Il primo motivo del ricorso dell'avv. Puliti deduce violazione od erronea applicazione degli artt. 273 e 292 c.p.p.; contraddittorietà o manifesta illogicità di motivazione, ai sensi dell'art. 606 c.p.p., comma 1, lett. b) ed e), con riferimento all'insussistenza dei gravi indizi di colpevolezza. Il secondo motivo deduce insussistenza del pericolo di reiterazione di reati della stessa specie, facendo difetto, in particolare, il requisito della concretezza.
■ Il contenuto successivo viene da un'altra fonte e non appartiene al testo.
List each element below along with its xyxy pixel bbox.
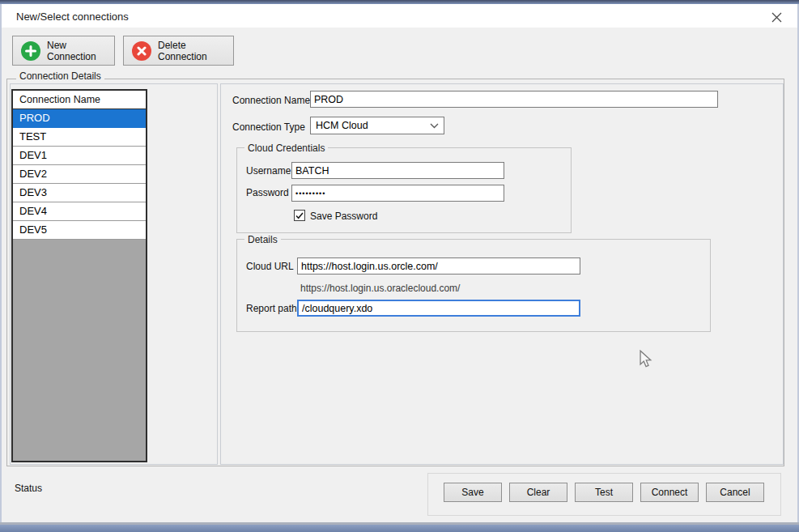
report-path-label: Report path bbox=[246, 303, 297, 314]
save-password-checkbox[interactable] bbox=[294, 210, 305, 221]
connection-list-rows: PRODTESTDEV1DEV2DEV3DEV4DEV5 bbox=[13, 109, 146, 240]
new-connection-label: New Connection bbox=[47, 40, 106, 62]
list-item-dev2[interactable]: DEV2 bbox=[13, 165, 146, 184]
connection-type-select[interactable]: HCM Cloud bbox=[310, 117, 444, 134]
password-label: Password bbox=[246, 187, 289, 198]
delete-connection-label: Delete Connection bbox=[158, 40, 225, 62]
new-connection-button[interactable]: New Connection bbox=[12, 36, 115, 66]
connection-list: Connection Name PRODTESTDEV1DEV2DEV3DEV4… bbox=[11, 89, 147, 462]
save-button[interactable]: Save bbox=[444, 483, 502, 502]
list-item-dev4[interactable]: DEV4 bbox=[13, 202, 146, 221]
connection-type-label: Connection Type bbox=[232, 121, 305, 133]
details-title: Details bbox=[244, 234, 281, 245]
cloud-url-hint: https://host.login.us.oraclecloud.com/ bbox=[300, 283, 460, 294]
check-icon bbox=[295, 212, 304, 219]
connection-list-header[interactable]: Connection Name bbox=[13, 91, 146, 109]
connection-name-input[interactable] bbox=[310, 91, 718, 108]
close-button[interactable] bbox=[768, 9, 784, 25]
list-item-dev5[interactable]: DEV5 bbox=[13, 221, 146, 240]
connection-details-title: Connection Details bbox=[16, 70, 104, 82]
username-label: Username bbox=[246, 165, 291, 177]
list-item-dev1[interactable]: DEV1 bbox=[13, 147, 146, 165]
window-bottom-edge bbox=[0, 525, 799, 532]
delete-connection-button[interactable]: Delete Connection bbox=[123, 36, 234, 66]
x-icon bbox=[132, 41, 151, 61]
connect-button[interactable]: Connect bbox=[640, 483, 699, 502]
plus-icon bbox=[21, 41, 40, 61]
title-bar: New/Select connections bbox=[2, 4, 797, 28]
clear-button[interactable]: Clear bbox=[509, 483, 567, 502]
cloud-credentials-title: Cloud Credentials bbox=[244, 143, 328, 154]
chevron-down-icon bbox=[430, 123, 439, 129]
test-button[interactable]: Test bbox=[575, 483, 633, 502]
report-path-input[interactable] bbox=[297, 300, 580, 317]
window-title: New/Select connections bbox=[16, 11, 129, 23]
connection-type-value: HCM Cloud bbox=[316, 120, 368, 131]
mouse-cursor bbox=[638, 350, 654, 371]
cloud-url-input[interactable] bbox=[297, 257, 580, 275]
close-icon bbox=[771, 12, 782, 23]
cloud-url-label: Cloud URL bbox=[246, 261, 294, 272]
password-input[interactable] bbox=[291, 185, 504, 202]
list-item-dev3[interactable]: DEV3 bbox=[13, 184, 146, 202]
status-label: Status bbox=[15, 483, 42, 494]
save-password-label: Save Password bbox=[310, 211, 377, 222]
list-item-prod[interactable]: PROD bbox=[13, 109, 146, 128]
username-input[interactable] bbox=[291, 162, 504, 179]
cancel-button[interactable]: Cancel bbox=[706, 483, 764, 502]
dialog-window: New/Select connections New Connection De… bbox=[0, 0, 799, 532]
connection-name-label: Connection Name bbox=[232, 95, 310, 106]
window-left-edge bbox=[0, 4, 2, 522]
list-item-test[interactable]: TEST bbox=[13, 128, 146, 147]
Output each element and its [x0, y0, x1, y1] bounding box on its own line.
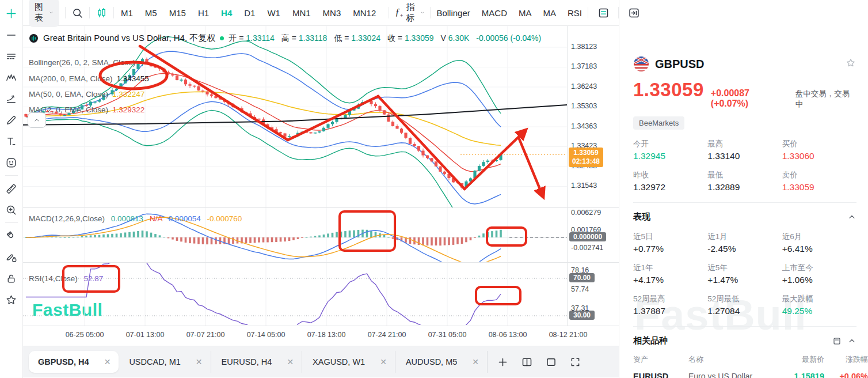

Il terzo motivo denuncia violazione od erronea applicazione dell'art. 273 c.p.p., comma 3, ai sensi dell'art. 606 c.p.p., comma 1, lett. b), sul rilievo che il materiale investigativo era risalente nel tempo e che, comunque, era ragionevolmente ipotizzabile l'applicazione all'indagato dell'indulto. Il ricorso proposto da TI e dalle IN deduce, con il primo motivo, l'insussistenza del pericolo di reiterazione;
con il secondo, l'insussistenza del pericolo di inquinamento probatorio e con il terzo l'acritica adesione alla richiesta del Pm, in mancanza di valutazione degli elementi di segno contrario offerti dalla difesa. Con i motivi nuovi, gli stessi ricorrenti deducono insussistenza di gravi indizi con riferimento al reato di cui all'art. 615 ter c.p., l'insussistenza di gravi indizi con riferimento al reato di cui all'art. 416 c.p. ed alla qualità di promotore in capo al TI;
il decorso dei termini di fase per il TI;
l'insussistenza di gravi indizi di colpevolezza con riferimento ai reati di cui agli artt. 319 e 321 c.p.. Il ricorso proposto dall'avv. Zani, in favore del CI, deduce, con il primo motivo l'insussistenza delle esigenze cautelari, con riferimento al paventato pericolo per l'acquisizione o genuinità della prova, anche in ragione della data degli addebiti risalenti nel tempo ed orami coperti da indulto, ed il pericolo di reiterazione. Se, infatti, l'indagato, titolare di licenza di investigatore privato, avrebbe in ipotesi potuto commettere analoghi reati, era pur vero che, a norma dell'art. 290 c.p., il GIP avrebbe potuto avvalersi della facoltà di inibire temporaneamente l'esercizio dell'attività, piuttosto che privarlo della libertà personale che gli impediva lo svolgimento della sola attività di sostentamento, quella di amministratore di condominio. Il secondo motivo deduce inosservanza ed erronea applicazione della legge penale, con riferimento agli artt. 84 e 319 c.p., posto che i diversi fatti contestati ben avrebbero potuto essere considerati elementi costitutivi del reato di corruzione. Il terzo motivo deduce insussistenza del pericolo di reiterazione posto che la licenza di investigatore era stata sospesa dal Prefetto di Firenze il 21.10.2008 e, comunque, in caso di condanna, era ragionevolmente prevedibile la concessione della sospensione condizionale della pena.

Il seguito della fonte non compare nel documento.